In full and without alteration, return the records below.

*** Records for this exercise Section Begins ***

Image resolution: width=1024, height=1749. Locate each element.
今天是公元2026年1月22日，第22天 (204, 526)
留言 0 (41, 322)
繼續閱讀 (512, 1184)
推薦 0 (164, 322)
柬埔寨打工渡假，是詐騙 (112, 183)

*** Records for this exercise Section Ends ***

### Answer area
Image resolution: width=1024, height=1749. Locate each element.
今天是公元2026年1月22日，第22天 (204, 526)
留言 0 (41, 322)
繼續閱讀 (512, 1184)
推薦 0 (164, 322)
柬埔寨打工渡假，是詐騙 (112, 183)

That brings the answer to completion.